E’ stata una scoperta per tutti. Mio padre (Andrea, figlio maggiore del ciclista, ndr) conosceva la storia perché lui gliela aveva raccontata durante un viaggio, ma con la raccomandazione di non dirlo a nessuno, perché lui era molto riservato e, soprattutto, era un uomo umile. Non ha voluto alcun riconoscimento o premi legati a questo perché voleva essere ricordato solo come un grande campione sportivo. A me un giorno disse che di lui si sarebbe parlato più da morto che da vivo, in quel momento non ho messo a fuoco, poi ho capito. Lui ha vissuto una vita davvero esemplare e lo ha fatto per scelta perché era molto cattolico, devoto alla Madonna e all’Ordine del Carmelo. Con questo Ordine aveva preso i voti a 21 anni e ha chiesto di essere seppellito solo con il mantello dell’Ordine carmelitano. In questo percorso di fede che ha fatto, legato soprattutto alla prematura scomparsa del fratello che morì in corsa (Giulio Bartali, morto nel 1936 a soli 20 anni, ndr) credo che lui abbia fatto proprio una promessa di vita. Infatti disse una frase molto bella, affermando che aveva voluto fare le cose per bene per la promessa fatta e che la Madonna lo aveva aiutato a non farlo sbagliare. Ed è bello ricordare anche che molti dei trofei che lui ha vinto sono stati portati nelle chiese, sia come gesto di ringraziamento perché ha ritrovato la forza di risalire in bicicletta dopo la morte del fratello grazie alla fede, sia per raggiungere in qualche modo proprio suo fratello. E nel Museo della Memoria che si trova nel Vescovado di Assisi, l’anno scorso in occasione della partenza del Giro di Italia, io e mia sorella Stella abbiamo voluto portare la cappellina che il nonno aveva in casa dedicata alla sua Santa prediletta, Santa Teresina del Bambin Gesù. Questa cappellina, consacrata dal cardinale Elia Dalla Costa, è nata nel 1937 dopo la scomparsa del fratello Giulio, è dedicata a lui e c’è un’incisione sul lumino di mio nonno.

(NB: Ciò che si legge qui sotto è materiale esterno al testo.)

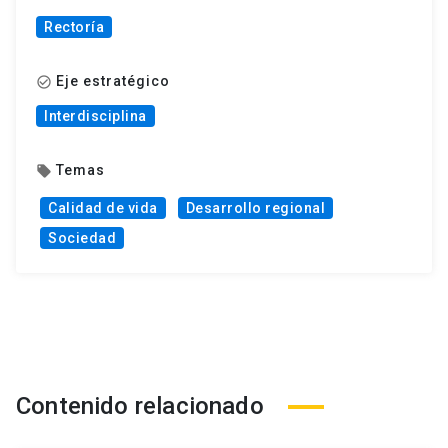
Rectoría
Eje estratégico
check_circle_outline
Interdisciplina
Temas
local_offer
Calidad de vida
Desarrollo regional
Sociedad
Contenido relacionado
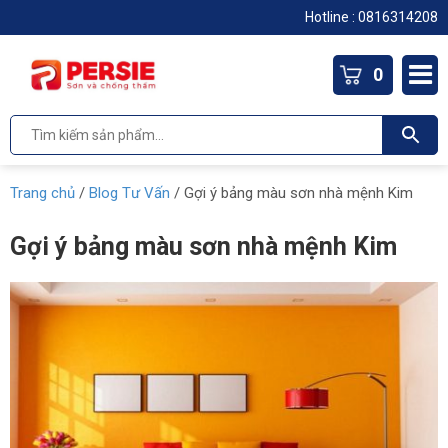
Hotline :
0816314208
0
Trang chủ
/
Blog Tư Vấn
/
Gợi ý bảng màu sơn nhà mệnh Kim
Gợi ý bảng màu sơn nhà mệnh Kim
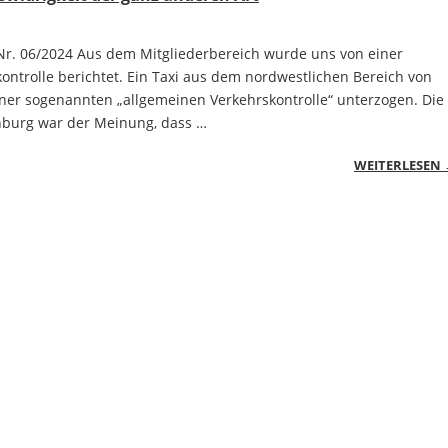
r. 06/2024 Aus dem Mitgliederbereich wurde uns von einer
ikontrolle berichtet. Ein Taxi aus dem nordwestlichen Bereich von
ner sogenannten „allgemeinen Verkehrskontrolle“ unterzogen. Die
enburg war der Meinung, dass …
WEITERLESEN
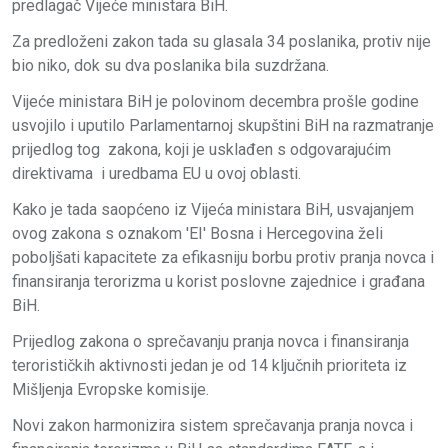
predlagač Vijeće ministara BiH.
Za predloženi zakon tada su glasala 34 poslanika, protiv nije
bio niko, dok su dva poslanika bila suzdržana.
Vijeće ministara BiH je polovinom decembra prošle godine
usvojilo i uputilo Parlamentarnoj skupštini BiH na razmatranje
prijedlog tog zakona, koji je usklađen s odgovarajućim
direktivama i uredbama EU u ovoj oblasti.
Kako je tada saopćeno iz Vijeća ministara BiH, usvajanjem
ovog zakona s oznakom 'EI' Bosna i Hercegovina želi
poboljšati kapacitete za efikasniju borbu protiv pranja novca i
finansiranja terorizma u korist poslovne zajednice i građana
BiH.
Prijedlog zakona o sprečavanju pranja novca i finansiranja
terorističkih aktivnosti jedan je od 14 ključnih prioriteta iz
Mišljenja Evropske komisije.
Novi zakon harmonizira sistem sprečavanja pranja novca i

Gioia Bartali con il padre Andrea
Di questo impegno sociale e di altri aspetti ha parlato molto suo padre nel bellissimo libro “Gino Bartali, il mio papà”.

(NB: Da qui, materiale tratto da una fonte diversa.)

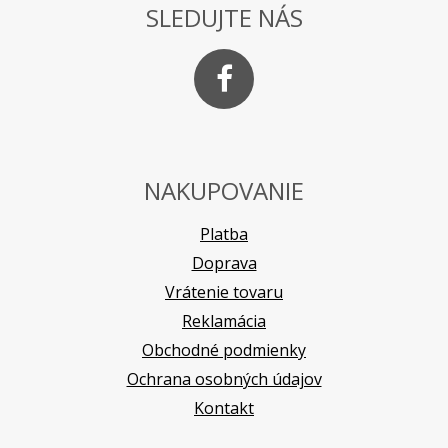
SLEDUJTE NÁS
NAKUPOVANIE
Platba
Doprava
Vrátenie tovaru
Reklamácia
Obchodné podmienky
Ochrana osobných údajov
Kontakt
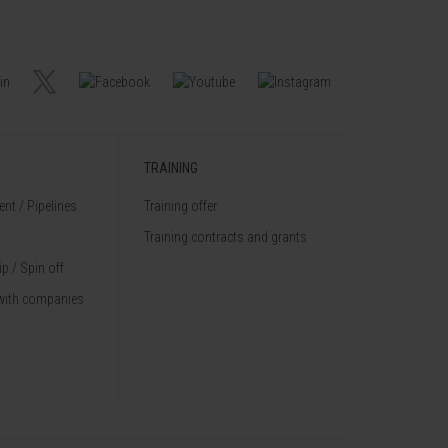
TRAINING
nt / Pipelines
Training offer
Training contracts and grants
p / Spin off
with companies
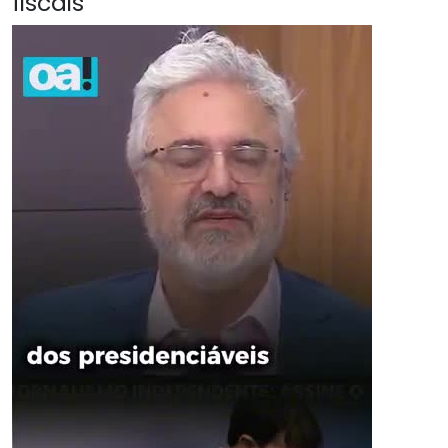
fiscais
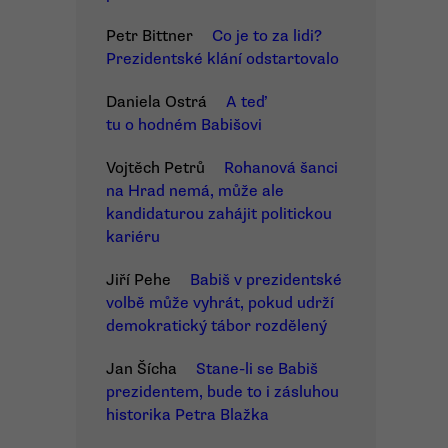
Petr Bittner
Co je to za lidi?
Prezidentské klání odstartovalo
Daniela Ostrá
A teď
tu o hodném Babišovi
Vojtěch Petrů
Rohanová šanci
na Hrad nemá, může ale
kandidaturou zahájit politickou
kariéru
Jiří Pehe
Babiš v prezidentské
volbě může vyhrát, pokud udrží
demokratický tábor rozdělený
Jan Šícha
Stane-li se Babiš
prezidentem, bude to i zásluhou
historika Petra Blažka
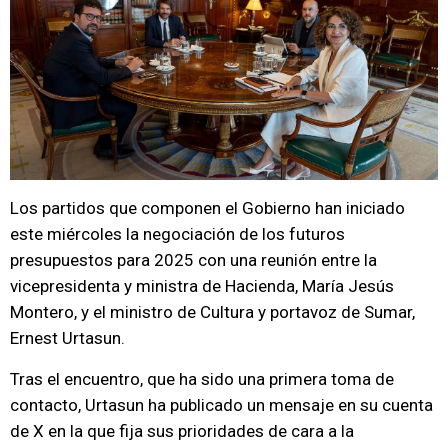
Los partidos que componen el Gobierno han iniciado
este miércoles la negociación de los futuros
presupuestos para 2025 con una reunión entre la
vicepresidenta y ministra de Hacienda, María Jesús
Montero, y el ministro de Cultura y portavoz de Sumar,
Ernest Urtasun.
Tras el encuentro, que ha sido una primera toma de
contacto, Urtasun ha publicado un mensaje en su cuenta
de X en la que fija sus prioridades de cara a la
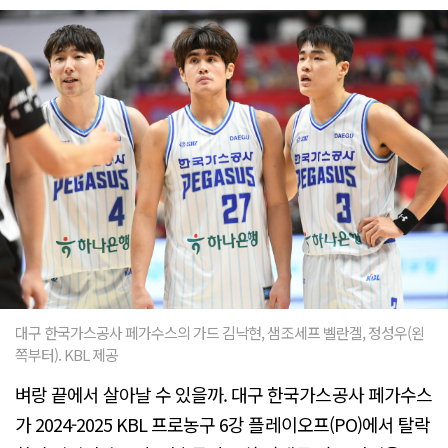
대구 한국가스공사 페가수스의 가드 김낙현, 샘조세프 벨란겔, 정성우(왼
쪽부터). KBL 제공
벼랑 끝에서 살아날 수 있을까. 대구 한국가스공사 페가수스
가 2024-2025 KBL 프로농구 6강 플레이오프(PO)에서 탈락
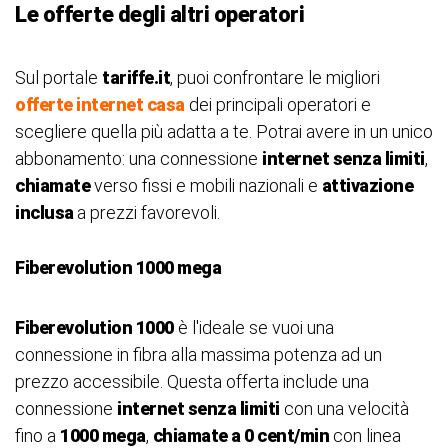
Le offerte degli altri operatori
Sul portale
tariffe.it
, puoi confrontare le migliori
offerte internet casa
dei principali operatori e
scegliere quella più adatta a te. Potrai avere in un unico
abbonamento: una connessione
internet senza limiti
,
chiamate
verso fissi e mobili nazionali e
attivazione
inclusa
a prezzi favorevoli.
Fiberevolution 1000 mega
Fiberevolution 1000
è l'ideale se vuoi una
connessione in fibra alla massima potenza ad un
prezzo accessibile. Questa offerta include una
connessione
internet senza limiti
con una velocità
fino a
1000 mega
,
chiamate a 0 cent/min
con linea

Ha scritto questo libro come un regalo per il suo papà, che ha sempre accompagnato e sostenuto anche se non ha seguito le sue orme perché mio nonno non incoraggiava figli e nipoti a salire in bicicletta per il motivo che per lui è stato davvero dura. Correre ai suoi tempi non era facile, lui ha subìto un po’ di tutto, anche un’aggressione al Tour de France. Quando nonno è scomparso, in un certo senso papà lo ha sostituito, nell’ambiente era una persona benvoluta da tutti e sempre disponibile.
C’è poi la famosa rivalità con Coppi. Voi Bartali siete in contatto con i familiari di Coppi?
Come no. Quest’anno ho conosciuto sia Marina che Faustino e con Faustino siamo stati anche ospiti di una trasmissione in Rai con Caterina Balivo.

Ma questa rivalità era vera o è una leggenda?
Dal punto di vista sportivo sicuramente c’era sicuramente, correvano per due squadre diverse e ovviamente la rivalità esisteva, testimoniata da molti episodi. Quello che noi sappiamo è quello che ha raccontato la stampa, che mio nonno non amava molto. Si arrabbiava se venivano scritte non vere, una volta inventarono persino che fosse morto in un incidente e scrisse subito un telegramma a mia nonna per tranquillizzarla. La stampa ha giocato molto su questa rivalità perché Bartali e Coppi facevano notizia e questo non ha fatto che incitare i loro tifosi.
C’è una figura molto importante nella vita di Gino Bartali, quella della moglie Adriana, scomparsa nel 2014.
Con lei aveva un legame strettissimo e io parlo sempre anche di mia nonna perchè lui non sarebbe stato quello che è stato senza di lei. Nonna Adriana è stata una donna molto umile, sempre dietro mio nonno. Lui in casa era molto carino con lei, la chiamava Adrianina e si metteva a sua disposizione per tutto, anche per fare la spesa. Il loro è stato un amore meraviglioso. Una volta mia nonna mi disse che quando andava a dormire sentiva il nonno respirare.